The proposals suggest installing solar panels across a 90-hectare at Perrinpit Farm, near Frampton Cotterell, in South Gloucestershire.

The renewable energy site would be able to power 14,500 homes and save almost 26,000 tonnes of CO2 a year, according to planners.

South Gloucestershire Council's development management committee voted unanimously to grant planning permission to the project on Thursday (15 September).

This is despite calls from conservationists to rethink the plans as they say the disruption and proposed use of pesticides could threaten species including skylarks, yellowhammers, brown hares, birds of prey and badgers.

A spokesperson for the 500-strong Frampton Cotterell Nature Group, said there had been no community engagement and a promised consultation with their organisation had not happened.

She said: “This is a very large solar farm and the impact on ecology has been assessed using just a desk survey and a site visit.

The solar farm will stretch across 90 hectares and is being implemented by a joint venture between two German companies Credit: South Gloucestershire Council

“The area hosts birds on the conservation concern red list including swift, sparrow, spotted flycatcher, greenfinch, skylark, yellowhammer and linnet.

“The site is part of a large area used by ravens, peregrine falcons and brown hares and the plans will restrict their habitat, and we do not know how this will affect them.

“Ground-nesting and ground-feeding birds will lose most of their open-field habitat.
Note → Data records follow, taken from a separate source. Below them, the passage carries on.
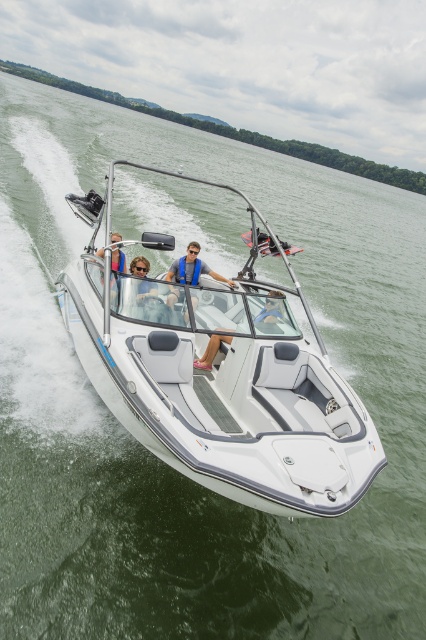 Which is above, white matte boat at center or matte black life vest at center?

Positioned higher is matte black life vest at center.

Who is more distant from viewer, (x=296, y=506) or (x=118, y=259)?

The point (x=118, y=259) is behind.

Locate an element on the screen. This screenshot has width=426, height=640. white matte boat at center is located at coordinates (222, 378).

Can you confirm if white matte boat at center is shorter than matte black sunglasses at center?

Incorrect, white matte boat at center's height does not fall short of matte black sunglasses at center's.

Is point (238, 406) behind point (126, 294)?

Yes, it is.

The width and height of the screenshot is (426, 640). I want to click on white matte boat at center, so click(222, 378).

From the picture: Who is shorter, matte blue life vest at center or matte black life vest at center?

matte blue life vest at center is shorter.

This screenshot has width=426, height=640. Identify the location of matte blue life vest at center. (192, 268).

Does point (170, 264) lie behind point (111, 282)?

Yes, it is.

Find the location of a particular element. Image resolution: width=426 pixels, height=640 pixels. matte blue life vest at center is located at coordinates (192, 268).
With habitat disruption, skylarks may well be displaced and numbers decline.”

She said the conservation group was concerned about the use of pesticides to “control mammalian pests, which may include badgers” and that there is a "plan to use herbicides for undefined invasive species".

But the meeting heard officers recommended giving the project the green light as it will result in a biodiversity net gain and the benefits of tackling the climate emergency outweigh the harms.

Will Weaver, whose family have farmed the land for more than 80 years, also said it would provide a “lifeline” to secure agriculture for future generations.

Planning agent Nick Beddoe said this is because the solar panels will be placed on lower-grade agricultural land, leaving the best fields reserved for farming.

Mr Beddoe added that biodiversity will be improved overall as a new wildlife corridor will be created, including 99 trees, 1.7km of hedgerow, a wildflower meadow and a bat house in a redundant stone barn.

A redundant stone barn will be turned into a bat house, as part of efforts to help the area's biodiversity Credit: Perrinpit Road Solar Ltd / Savills

“There is a limited use of pesticides proposed but this is only to prevent the spread of invasive species and to allow the proposed wildflower and other planting measures to establish. Its use would be tightly controlled,” he said.

A new bridleway will also be created to connect to the existing network while footpath gates and stiles would be upgraded, he added. A community benefit fund will also be set up for local projects.

Third-generation farmer Mr Weaver told members: “The past few years have been most trying for us – extreme weather events coupled with rising costs, the loss of farming subsidies post-Brexit and increasingly volatile sale prices for our produce have cast much doubt on the future of Britain’s family farms.

“The proposed layout will cover 30 per cent of the farm’s periphery, and we will graze the sheep under the solar panels.

“The fencing allows safe passage of small animals while preventing poaching, which unfortunately is an increasing problem in this area.

“This proposal will allow our farm to have a much greater role while still being farmed in the same vein and will provide a lifeline of dependable income to secure the opportunities for future generations here.”

In deciding to approve the plans, the council's planning manager Marie Bath concluded there would be a degree of harm at the "lower end of the spectrum" to a Grade II-listed farmhouse and a barn, but "the benefits clearly outweigh the harms."

She said: “Following numerous changes to the application, the impact on the landscape is deemed to be acceptable and it is only really visible from immediately adjacent to the site.”

The site will be returned to farmland after 40 years.

The new site will be run by Perrinpit Road Solar Limited. This is a joint venture by German companies BayWa r.e., who are based in Munich, and Grϋne Energien Solar.